7. Gambling is more interesting than sex. Macau is the place to for thrills!
8. We produce a lot of Miss Hong Kong to the enjoyment of the rich and
famous.
We love being Singaporean because..
1. We are not Malaysians.
2. Everyone (especially the Malaysian) hates us, except ourselves.
3. Famous for Orchard Road and we love Geylang. Geylang is the place to go for thrills!
4. We have our own island.
5. We will never ever have yucky chewing gum stuck under our shoes.
6. We know how to enjoy our vacation in Malaysia - keep a few RM50 notes
before you enter the highway: You can throw anything, anytime, anywhere and always wash our cars at the resort.
7. We can speed up to 180 kilometers per hour and not ending up with a summon as long as we have RM50 with us to spare.
8. The men are always concerned, first question to ask a girl "Do you have CPF?"
9. Never fear of getting lost in our country - S$20 taxi ride will get you into the sea. Hahaha!
10. We'll never have to worry about finding Mr or Ms right because the government will find one for us.
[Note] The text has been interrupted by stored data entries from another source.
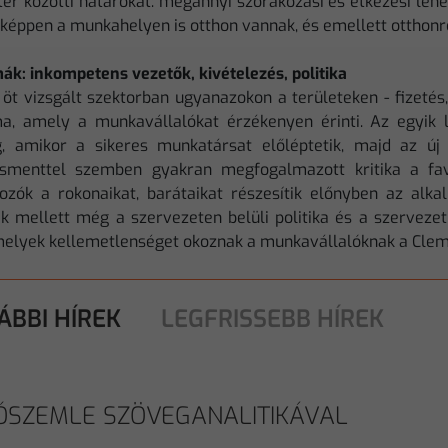
ttér közötti határokat: megannyi szórakozási és étkezési le
nképpen a munkahelyen is otthon vannak, és emellett otthonró
ák: inkompetens vezetők, kivételezés, politika
 öt vizsgált szektorban ugyanazokon a területeken - fizetés
a, amely a munkavállalókat érzékenyen érinti. Az egyik l
g, amikor a sikeres munkatársat előléptetik, majd az új
menttel szemben gyakran megfogalmazott kritika a favo
ozók a rokonaikat, barátaikat részesítik előnyben az alka
k mellett még a szervezeten belüli politika és a szervezeti
melyek kellemetlenséget okoznak a munkavállalóknak a Cleme
ÁBBI HÍREK
LEGFRISSEBB HÍREK
ÓSZEMLE SZÖVEGANALITIKÁVAL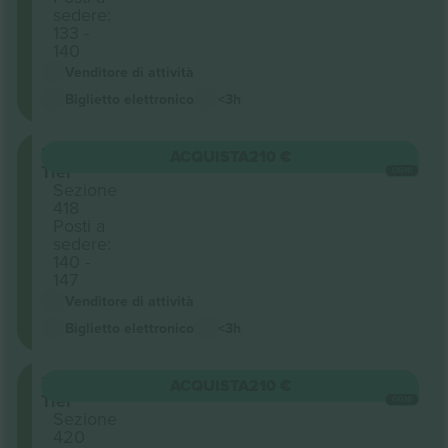
sedere:
133 -
140
Venditore di attività
Biglietto elettronico
<3h
Upper
ACQUISTA
210 €
Tier
OGNI
Sezione
418
Posti a
sedere:
140 -
147
Venditore di attività
Biglietto elettronico
<3h
Upper
ACQUISTA
210 €
Tier
OGNI
Sezione
420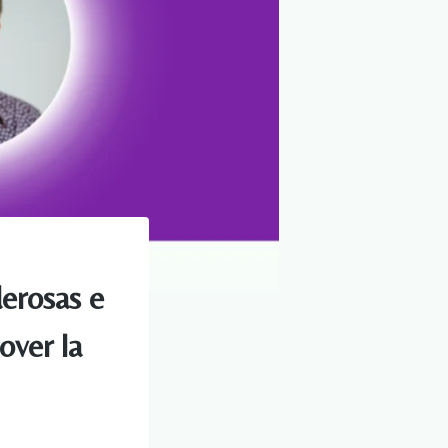
erosas e
over la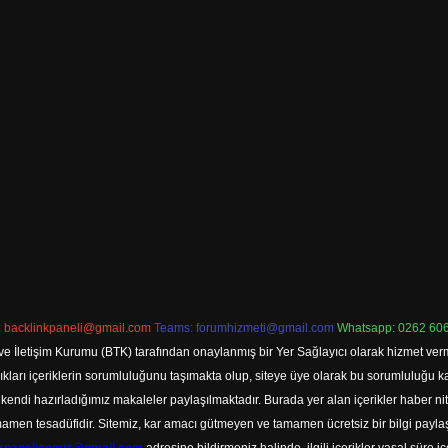
:
backlinkpaneli@gmail.com
Teams:
forumhizmeti@gmail.com
Whatsapp: 0262 606
ve İletişim Kurumu (BTK) tarafından onaylanmış bir Yer Sağlayıcı olarak hizmet verm
rı içeriklerin sorumluluğunu taşımakta olup, siteye üye olarak bu sorumluluğu kabul
a kendi hazırladığımız makaleler paylaşılmaktadır. Burada yer alan içerikler haber 
tamamen tesadüfidir. Sitemiz, kar amacı gütmeyen ve tamamen ücretsiz bir bilgi pay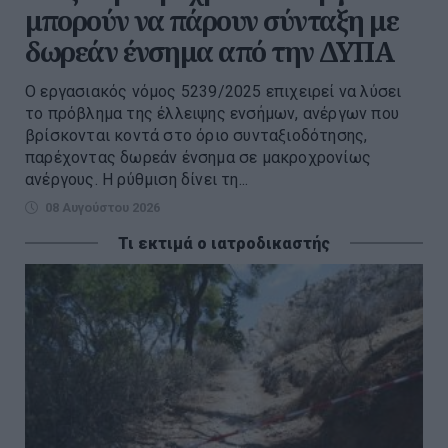
μπορούν να πάρουν σύνταξη με
δωρεάν ένσημα από την ΔΥΠΑ
Ο εργασιακός νόμος 5239/2025 επιχειρεί να λύσει
το πρόβλημα της έλλειψης ενσήμων, ανέργων που
βρίσκονται κοντά στο όριο συνταξιοδότησης,
παρέχοντας δωρεάν ένσημα σε μακροχρονίως
ανέργους. Η ρύθμιση δίνει τη...
08 Αυγούστου 2026
Τι εκτιμά ο ιατροδικαστής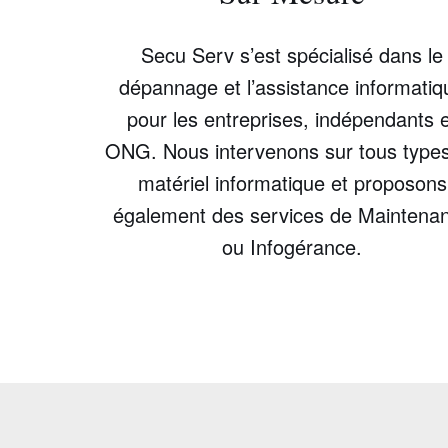
Secu Serv s’est spécialisé dans le
dépannage et l’assistance informatiq
pour les entreprises, indépendants 
ONG. Nous intervenons sur tous type
matériel informatique et proposons
également des services de Maintena
ou Infogérance.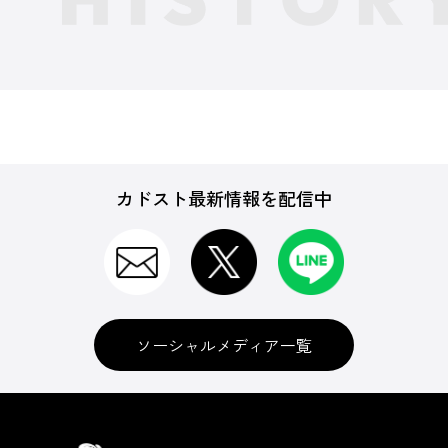
カドスト最新情報を配信中
ソーシャルメディア一覧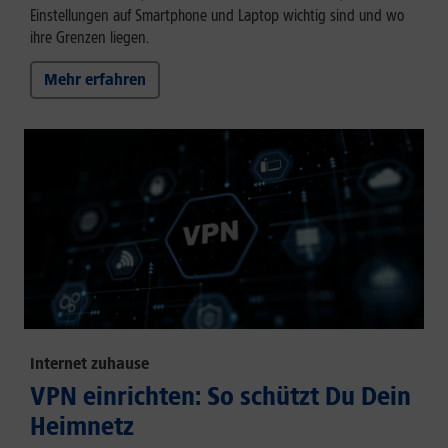
Einstellungen auf Smartphone und Laptop wichtig sind und wo
ihre Grenzen liegen.
Mehr erfahren
Internet zuhause
VPN einrichten: So schützt Du Dein
Heimnetz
11. 1 Singapore dollar = 2.5 Ringgit... nyek nyek nyek.
12. It's OK to be Kiasu. It's part of our culture.
Top reasons for being Indonesian are as follow
1. We are not Australian.
2. We live in the biggest country in South East Asia .
3. No pirates in Indonesia water if you exclude the Navy and Coast guards.
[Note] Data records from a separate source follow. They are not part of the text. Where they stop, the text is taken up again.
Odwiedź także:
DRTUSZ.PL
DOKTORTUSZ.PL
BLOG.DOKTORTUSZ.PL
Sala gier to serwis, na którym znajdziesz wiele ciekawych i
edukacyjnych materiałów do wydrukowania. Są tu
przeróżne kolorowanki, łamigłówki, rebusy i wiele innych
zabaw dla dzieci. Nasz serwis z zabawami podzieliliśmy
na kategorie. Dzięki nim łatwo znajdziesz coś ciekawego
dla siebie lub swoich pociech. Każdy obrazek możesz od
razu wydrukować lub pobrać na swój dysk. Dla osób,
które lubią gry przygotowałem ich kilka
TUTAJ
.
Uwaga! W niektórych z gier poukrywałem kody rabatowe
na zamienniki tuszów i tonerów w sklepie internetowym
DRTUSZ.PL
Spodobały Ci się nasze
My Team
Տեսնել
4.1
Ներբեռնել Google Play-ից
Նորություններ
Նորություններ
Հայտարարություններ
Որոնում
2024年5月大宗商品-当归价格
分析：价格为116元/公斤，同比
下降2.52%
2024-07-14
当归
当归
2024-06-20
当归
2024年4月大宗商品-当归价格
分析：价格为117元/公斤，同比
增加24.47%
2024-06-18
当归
4. Everything is cheap, even our salaries...
5. We can blame everything to Suharto or BJ Habibie or Gus Dur or Megawati, who's next?
6. Only in Indonesia you can get involved in real demonstrations daily for different causes and see no results.
7. Our Rupiah is like a Yo Yo, it can go up and down just because IMF says so.
8. We burn everything and nobody gives a damn. We cause haze all over the
South East Asia and nobody can do a thing... nyek nyek nyek.
9. We don't need fire fighters as our neighbours will provide...
Being a Malaysian is the best because
1. World tallest twin towers, Best F1 circuit, largest roti canai, most
expensive toll rates, ...because Malaysia Boleh!
2. We can be driving, picking our nose, cursing another driver, talking on the handphone, adjusting the radio and bribing the traffic police at the same time.
3. We divorce by sending SMS.
4. Traffic summon can be settled on the spot with the traffic police.
5. We have Teh Tarik & Roti Canai on the Russian space ship.
6. We can save a lot of electricity b'coz our TV shows are so crappy.
7. We can blame everything on the haze or George Soros or government or opposition parties
8. Resourceful City Council, one person to drive the van, one to carry the ladder, one to change a street's bulb and three others watching.
9. We make 2 lane trunk roads into 3 lane highway and back to 2 lane when police are sighted
10. There's always something for the JKR to do. They dig, resurface the road, dig and resurface.
11. All main roads are designated highway because it gives Velooo a reason to collect toll.
12. Our government can never be wrong.
13. Our badminton players can only win on home grounds because we are kampung champions.
14. We have more water than Singapore ... nyek nyek nyek.